Bahasa memiliki peran yang sangat penting. Bahasa merupakan identitas suatu negara. Bahasa Indonesia semakin menjelaskan identitas kita di hadapan negara lain. Berbanggalah pada negara kita karena kita telah memiliki bahasa sendiri dan mampu menjadikan bahasa Indonesia memiliki nama di dunia.

Bangsa Indonesia terdiri atas berbagai macam suku. Bahasa Indonesia berfungsi sebagai pemersatu masyarakat Indonesia sendiri dan hal tersebut telah diakui sebagai bahasa nasional. Bahasa Indonesia sebagai bahasa persatuan Indonesia tertuang dalam isi Sumpah Pemuda 28 Oktober 1928 yang menyebutkan bahwa putra putri Indonesia bangga berbahasa Indonesia.

Atas dasar beberapa pernyataan di atas, sudah sepantasnya jka kita bangga dan menjaga apa yang telah mejadi milik kita. Namun kenyataan memang tak dapat dipungkiri. Kendati telah diterapkan aturan kebakuan dalam berbahasa tapi tetap saja aturan itu tidak diterapkan dengan benar oleh masyarakat kita sendiri. Pengingkaran tersebut disebabkan oleh pengetahuan masyarakat yang kurang  atau memang sudah sifat dasar manusia yang terbiasa meninggalkan kondisi yang dianggap kurang mendkung gaya hidup mereka. Ibarat kata  ke langit tak sampai ke bumi tak nyata, masyarakat hanya mengenal bahasa hanya setengah-setengah, sehingga banyak kesalahpahaman yang terjadi. Gejala ini dirasakan semakin lama semakin nyata.

Ada beberapa kendala terhadap penggunaan bahasa Indonesia secara kaidah kebahasaan. Kendala yang pertama datang dari factor luar. Kecenderungan mengunggulkan identitas asing akhir-akhir ini telah menjadi kebiasaan masyarakat kita. Pemakaian tulisan asing sebagai lambang kekinian dan menganggap bahwa bahasa sendiri kampungan membuat luntur citra dan identitas bangsa.

Pengaruh kedua adalah dari dalam negeri sendiri. Penggunaan bahasa ibu yang terlalu melekat sehingga membuat bahasa Indonesia menjadi bahasa kedua. Perlakuan ini tidak semestinya ada, mengingat proses kehidupan manusia bisa jadi bukan hanya dalam satu lingkup daerah. Perlakuan terhadap Bahasa Indonesia sangat penting mengingat bahasa tersebut berfungsi sebagai bahasa pemersatu.

Sikap bangsa Indonesia terhadap bahasa Indonesia cenderung ambivalen, yang artinya ada dua perilaku yang dikenai terhadap bahasa Indonesia. Sehingga menjadi dilemma. Artinya satu pihak menginginkan bahasa Indonesia menjadi bahasa populer dan dapat mengikuti perkembangan zaman serta mampu merekam ilmu pengetahuan dan teknologi global. Namun satu sisi beberapa pihak telah melunturkan identitas dan citra diri tersbut karena lebih condong mengapresiasi bahasa asing sebagai lambang modernisasi.

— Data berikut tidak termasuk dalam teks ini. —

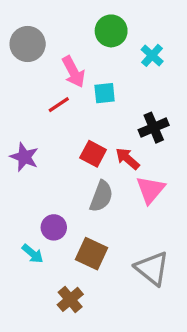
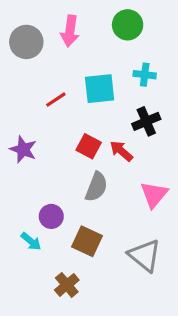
green circle: (111, 31) -> (128, 25), moved
cyan cross: (152, 55) -> (145, 75), moved, turned -35
pink arrow: (73, 72) -> (70, 31), moved, turned 36
cyan square: (105, 93) -> (100, 89), size x1.5
pink triangle: (150, 190) -> (154, 195), moved

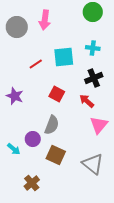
green circle: (128, 25) -> (93, 12), moved
red arrow: (121, 151) -> (87, 101), moved
gray semicircle: (96, 187) -> (52, 125), moved
cyan arrow: (31, 241) -> (14, 149), moved
brown cross: (67, 285) -> (32, 183), moved

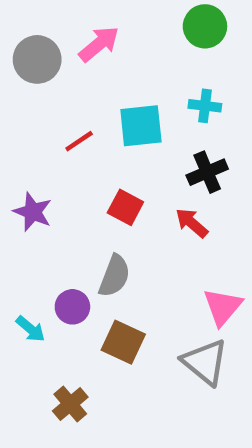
pink arrow: (45, 20) -> (99, 44), turned -138
pink triangle: (99, 125) -> (223, 307), moved

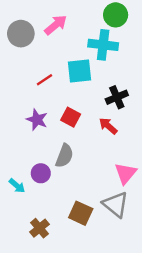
cyan cross: (205, 106) -> (103, 45), moved, size x1.6
purple star: (33, 212) -> (37, 120), moved
brown square: (123, 342) -> (81, 213), moved

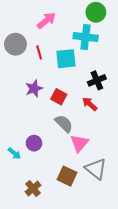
gray circle: (21, 34) -> (15, 44), moved
red line: (45, 80) -> (39, 52), moved, turned -72
purple star: (37, 120) -> (34, 89), moved, turned 30
gray semicircle: (64, 156) -> (64, 124), moved, turned -66
pink triangle: (126, 173) -> (79, 143), moved

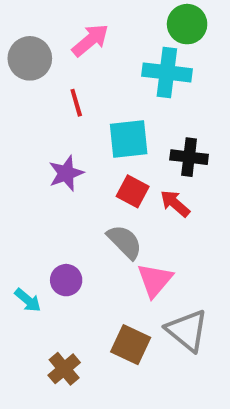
gray circle: (15, 44) -> (30, 58), moved
cyan square: (66, 59) -> (129, 139), moved
black cross: (97, 80) -> (189, 157), turned 30
red square: (59, 97) -> (133, 191), moved

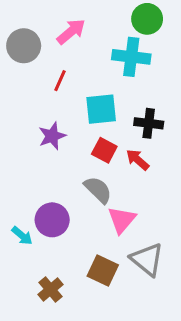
red line: (76, 103) -> (60, 81), turned 40
purple circle: (66, 280) -> (52, 220), size x1.4

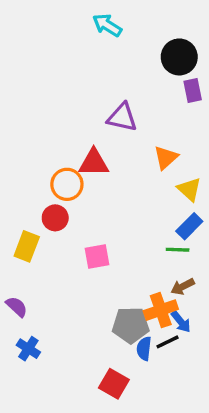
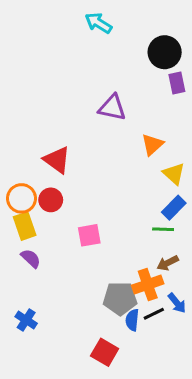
red triangle: (94, 163) -> (57, 160), moved, turned 36
orange circle: (67, 184) -> (22, 198), moved
yellow rectangle: (27, 246) -> (25, 226), turned -40
purple semicircle: (17, 307) -> (31, 258), moved
blue arrow: (181, 322) -> (177, 303), moved

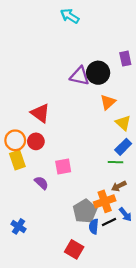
black circle: (165, 52) -> (98, 73), moved
purple semicircle: (31, 258) -> (41, 183), moved
gray pentagon: (120, 298) -> (85, 211), turned -30

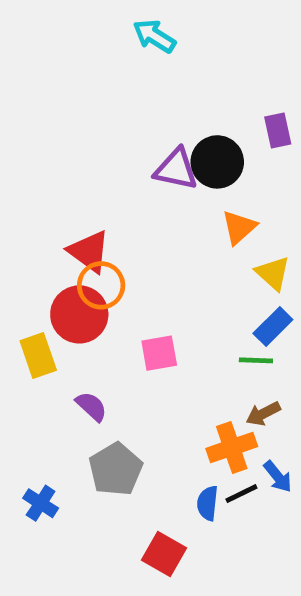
orange circle: (15, 140) -> (101, 285), moved
red circle: (36, 141) -> (79, 314), size x1.5
pink square: (63, 166) -> (159, 353), moved
gray pentagon: (85, 211) -> (116, 469), moved

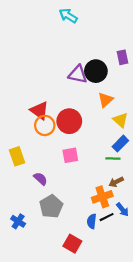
red circle: (79, 314) -> (69, 121), moved

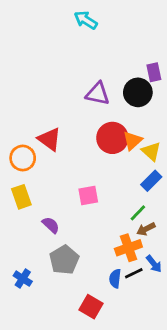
black circle: (96, 71) -> (138, 92), moved
orange triangle: (105, 100) -> (132, 141), moved
red circle: (69, 121) -> (112, 138), moved
orange circle: (45, 125) -> (23, 158), moved
green line: (113, 158) -> (138, 213), moved, turned -48

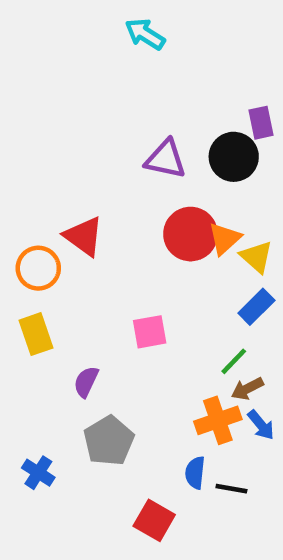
purple semicircle: (51, 225) -> (86, 382), turned -108
blue arrow: (154, 264) -> (261, 425), moved
black line: (134, 273) -> (231, 489), moved, turned 36

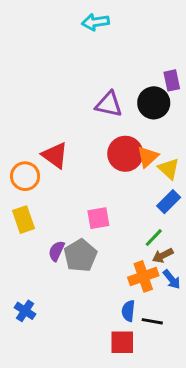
cyan arrow: (145, 34) -> (95, 22), turned -40
gray pentagon: (109, 441) -> (80, 255), moved
red square: (154, 520) -> (122, 342), moved, turned -30

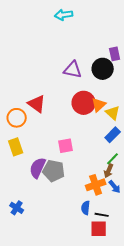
green line: (154, 238) -> (113, 159), moved
purple semicircle: (56, 251) -> (38, 168), size x1.5
gray pentagon: (80, 255) -> (54, 171), turned -30
brown arrow: (163, 255) -> (109, 171), turned -40
red square: (122, 342) -> (99, 229), moved

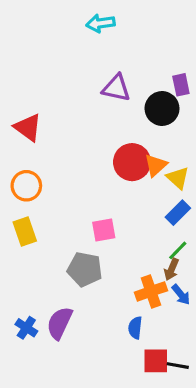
purple triangle: (73, 70) -> (116, 88), moved
red triangle: (37, 104) -> (28, 127), moved
purple semicircle: (38, 168) -> (59, 323), moved
black line: (102, 215) -> (178, 366), moved

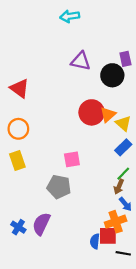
orange cross: (151, 291) -> (116, 222), moved
blue semicircle: (135, 328) -> (95, 241), moved
red square: (156, 361) -> (108, 236), moved

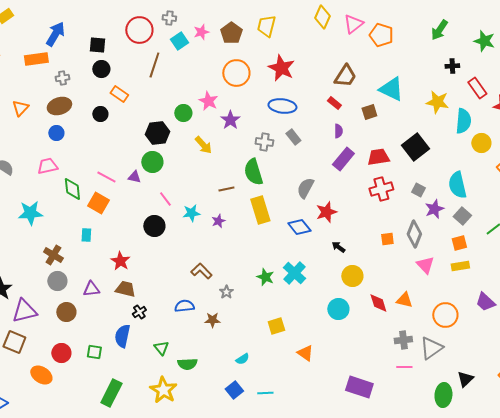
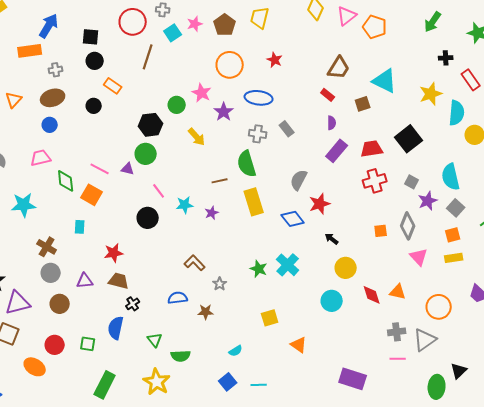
red star: (281, 68) -> (275, 60), size x0.6
yellow star: (437, 102) -> (431, 94), turned -30
blue ellipse: (282, 106) -> (259, 98), moved
red star: (120, 261) -> (114, 253), turned 30

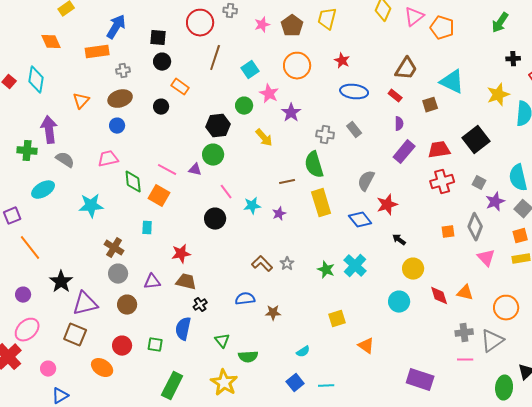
cyan square: (173, 33) -> (250, 70), moved
blue ellipse: (259, 98) -> (354, 92), moved
gray star: (220, 284) -> (287, 264), moved

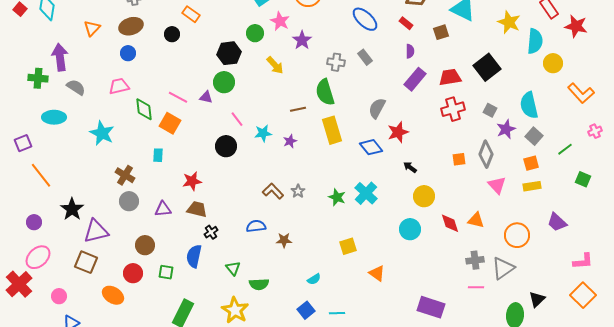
blue ellipse: (354, 92) -> (365, 19), turned 36
yellow star: (498, 95) -> (509, 22), turned -30
cyan ellipse: (43, 190) -> (54, 117), turned 30
cyan star: (91, 206) -> (102, 133), turned 30
brown circle: (127, 305) -> (145, 245), moved

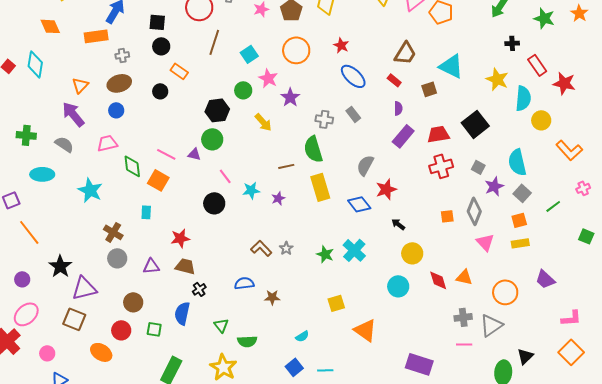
purple arrow: (60, 57) -> (73, 114), moved, turned -32
green square: (583, 179) -> (586, 236), moved
orange triangle: (377, 273) -> (365, 330), size x1.4

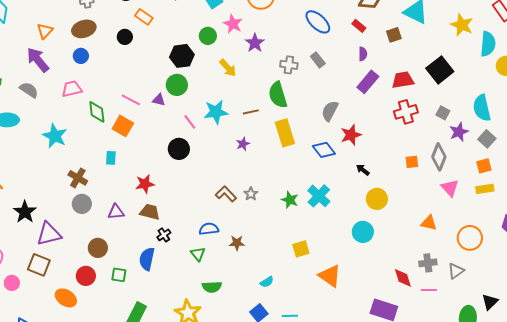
cyan star: (251, 190) -> (216, 112), moved, size x1.4
red diamond: (438, 280) -> (403, 278), moved
green triangle: (221, 325) -> (198, 254), moved
gray triangle: (491, 325) -> (456, 271), size x0.7
pink circle: (47, 353) -> (12, 283), moved

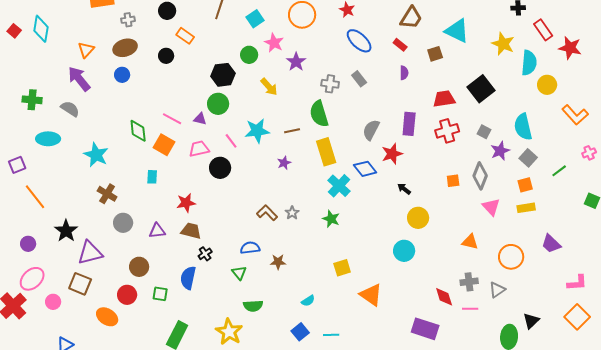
purple rectangle: (368, 82) -> (409, 124), moved, turned -35
pink trapezoid: (72, 89) -> (199, 149), moved
brown cross: (78, 178) -> (107, 194), moved
cyan cross: (319, 196) -> (339, 186), moved

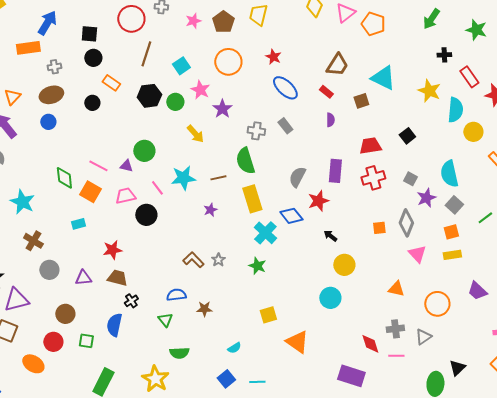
black hexagon: (223, 75) -> (149, 96), moved
black square: (481, 89) -> (407, 136), size x0.6
cyan rectangle: (152, 177) -> (78, 224), turned 72

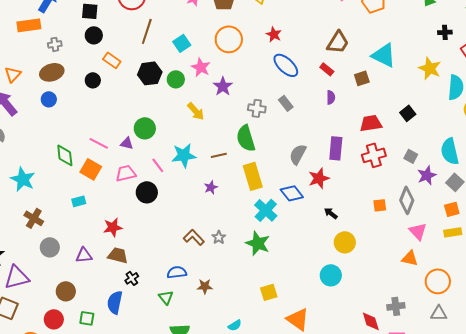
green star: (257, 266) -> (258, 243), size x1.4
orange triangle: (396, 289) -> (410, 258), moved
gray triangle: (423, 337) -> (439, 313), moved, turned 36

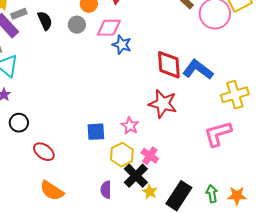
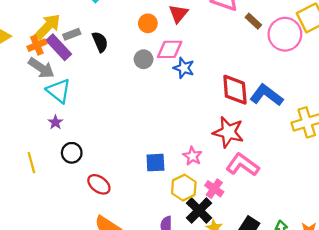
gray circle: (77, 25) -> (144, 59), moved
pink L-shape: (218, 134) -> (243, 165), moved, turned 52

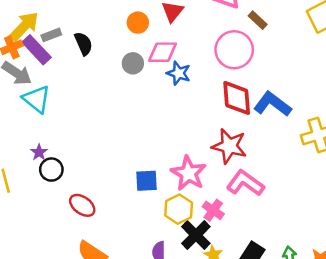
pink circle: (285, 34) -> (234, 50), moved
purple star: (55, 122) -> (39, 152), moved
pink star: (192, 156) -> (188, 173), size x1.6

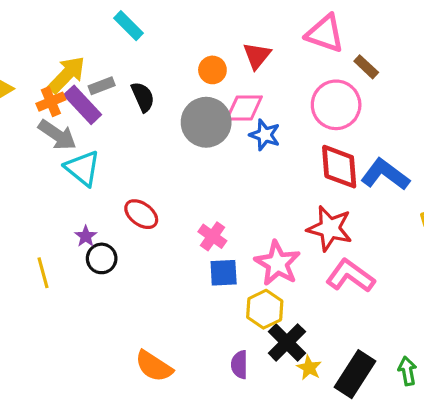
gray circle: (133, 63) -> (206, 122), size x1.8
red ellipse: (82, 205) -> (141, 214), moved
pink cross: (213, 210) -> (212, 236), moved

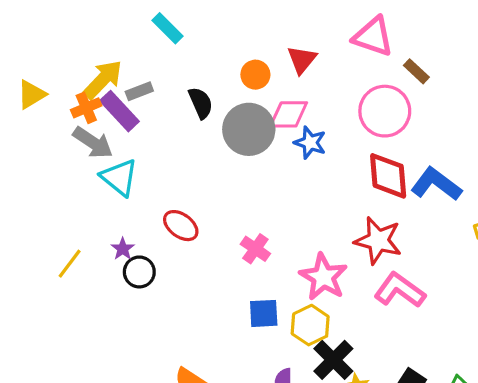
black semicircle: (143, 97) -> (201, 103), moved
yellow line: (43, 273) -> (70, 264), moved, turned 52
blue square: (224, 273) -> (264, 313), moved

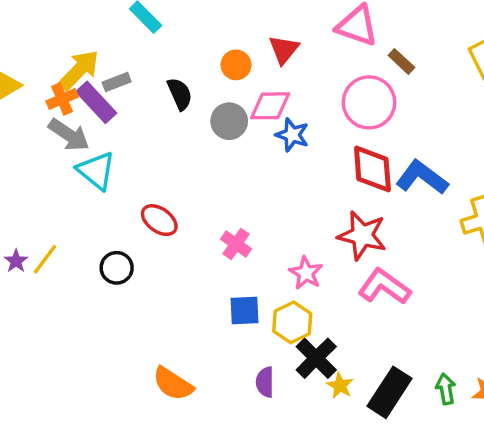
gray circle: (249, 129) -> (229, 121), size x0.7
purple star: (123, 249) -> (16, 261), moved
pink star: (323, 277) -> (306, 273), size x0.7

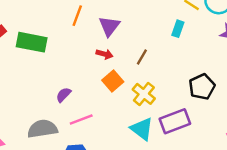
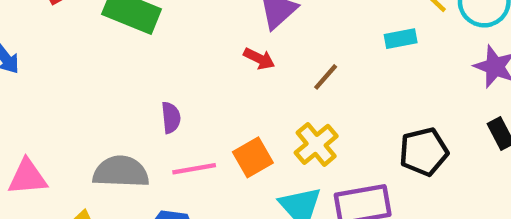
cyan rectangle: (178, 29) -> (401, 39), turned 49
orange square: (113, 81) -> (253, 157), moved
purple semicircle: (64, 95) -> (171, 118), turned 119

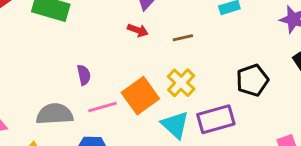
brown line: (326, 77) -> (183, 38), turned 42
orange square: (253, 157) -> (140, 96), size x1.4

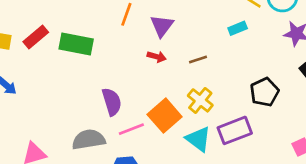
purple semicircle: (84, 75) -> (112, 102), size x1.5

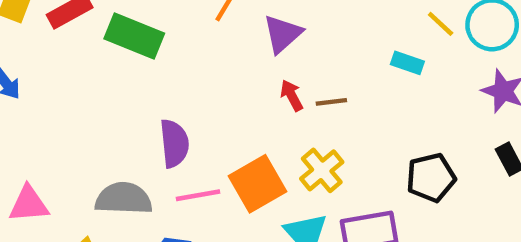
cyan rectangle: (238, 28) -> (407, 63), turned 30
red arrow: (157, 57) -> (292, 95), moved, turned -144

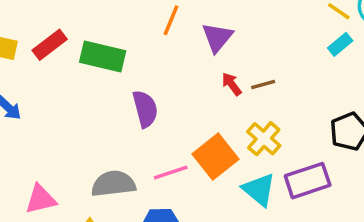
cyan rectangle: (407, 63) -> (340, 44), moved, turned -50
purple semicircle: (174, 143) -> (145, 109), moved

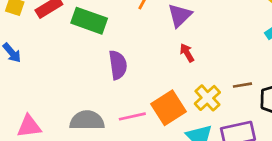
brown line: (263, 84) -> (242, 85), moved

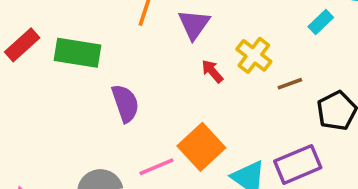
brown line: (242, 85) -> (290, 84), moved
yellow cross: (207, 98) -> (254, 55), moved

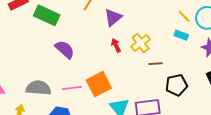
cyan rectangle: (321, 22) -> (181, 35), turned 48
purple semicircle: (125, 103) -> (65, 49), turned -45

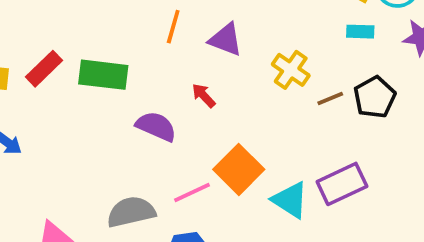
purple triangle: (113, 17) -> (226, 40), turned -42
red arrow: (116, 45) -> (204, 95), moved
black pentagon: (177, 85) -> (375, 97), moved

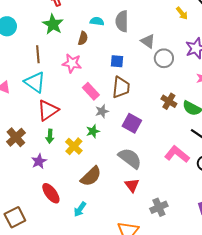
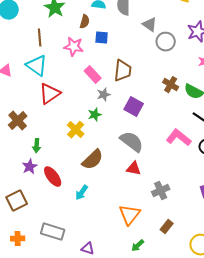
blue square: (117, 61) -> (102, 38), moved
green arrow: (50, 136) -> (37, 146), moved
purple star: (39, 161) -> (30, 167), moved
red triangle: (132, 185) -> (134, 169), turned -42

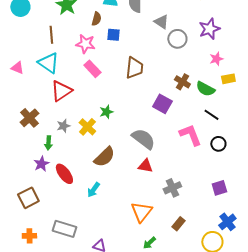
pink rectangle: (93, 75) -> (92, 69), moved
gray star: (104, 95) -> (63, 126), moved
purple square: (134, 107) -> (162, 104), moved
pink L-shape: (179, 138) -> (190, 135), turned 30

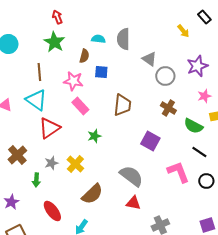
brown cross: (182, 82) -> (168, 108), moved
green star: (106, 112) -> (94, 136), moved
purple star: (41, 164) -> (11, 202), moved

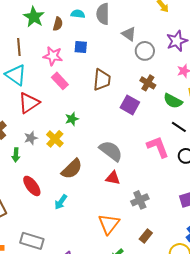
brown semicircle: (84, 56) -> (58, 24), moved
green star: (94, 136) -> (72, 119), moved
purple square: (150, 141) -> (130, 105), moved

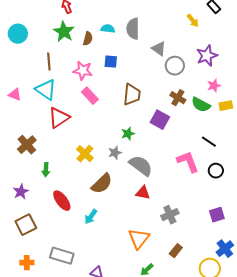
green semicircle: (173, 101) -> (201, 105), moved
green star: (72, 119) -> (128, 134), moved
gray star: (31, 138) -> (115, 153), moved

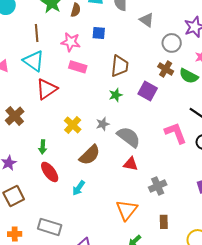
gray circle: (175, 66) -> (172, 43), moved
pink rectangle: (90, 96) -> (78, 67), turned -30
green star: (128, 134) -> (116, 95), moved
green arrow: (46, 170) -> (43, 147), moved
brown rectangle: (176, 251) -> (164, 222), turned -40

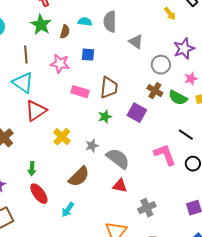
pink rectangle: (78, 67) -> (80, 92), moved
yellow cross: (73, 125) -> (62, 137), moved

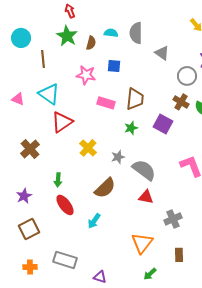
brown line: (26, 55) -> (43, 59), moved

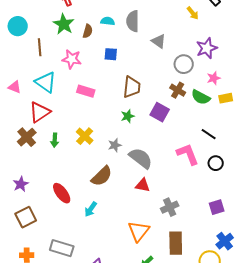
pink star: (86, 75) -> (72, 59), moved
pink rectangle: (106, 103) -> (86, 91), moved
red triangle: (62, 122) -> (40, 112), moved
green arrow: (58, 180) -> (55, 140), moved
brown rectangle: (179, 255) -> (176, 243), size x1.6

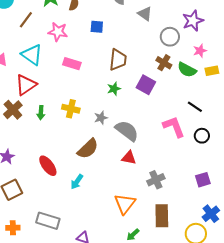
brown line: (40, 47) -> (26, 20), turned 42
yellow cross: (85, 136) -> (71, 109), turned -30

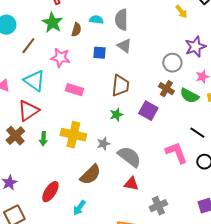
gray triangle: (145, 14) -> (124, 46), moved
yellow cross: (71, 109) -> (73, 135), size x1.4
red ellipse: (48, 166) -> (50, 192), turned 70

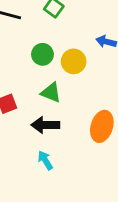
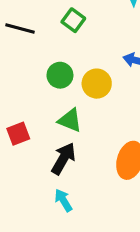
black arrow: (45, 125) -> (63, 159), turned 120

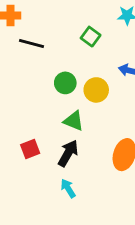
green square: (73, 20) -> (91, 37), moved
red square: (18, 134) -> (30, 149), moved

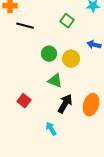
red square: (30, 149) -> (24, 101), turned -32
black arrow: (68, 153) -> (65, 104), moved

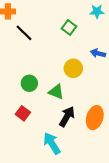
black line: (25, 26) -> (24, 33), turned 30
green circle: (49, 54) -> (29, 83), moved
cyan arrow: (51, 129) -> (52, 143), size x1.5

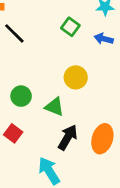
blue arrow: (98, 53) -> (104, 39), moved

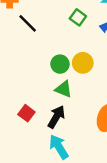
green circle: (21, 96) -> (60, 64), moved
black arrow: (68, 137) -> (56, 117), moved

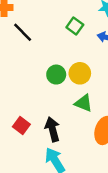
green triangle: (64, 89) -> (84, 103), moved
black arrow: (56, 117) -> (52, 129), turned -45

Pentingnya kesadaran diri kita terhadap penggunaan bahasa Indonesia dengan baik dan benar memiliki peran besar dalam pelestarian budaya dan warisan leluhur. Kita harus siap menjaga dengan sepenuh hati karena bahasa Indonesia adalah asset penting negara yang tak tergantikan dengan suatu apapun. Hendaklah jangan memandang apa pun yang kita miliki tidak lebih indah disbanding miliki orang lain. Sepanjang kita masih berada di wilayah Indonesia, merupakan suatu keniscayaan untuk tetap menggunakan bahasa Indonesia dengan baik dan benar. Sayangilah apa yang menjadi milikmu. Mulailah dari dirimu, budayamu, dan tanah airmu, karena segala proses berawal dari diri sendiri. Aku Bangga Berbahasa Indonesia.(*)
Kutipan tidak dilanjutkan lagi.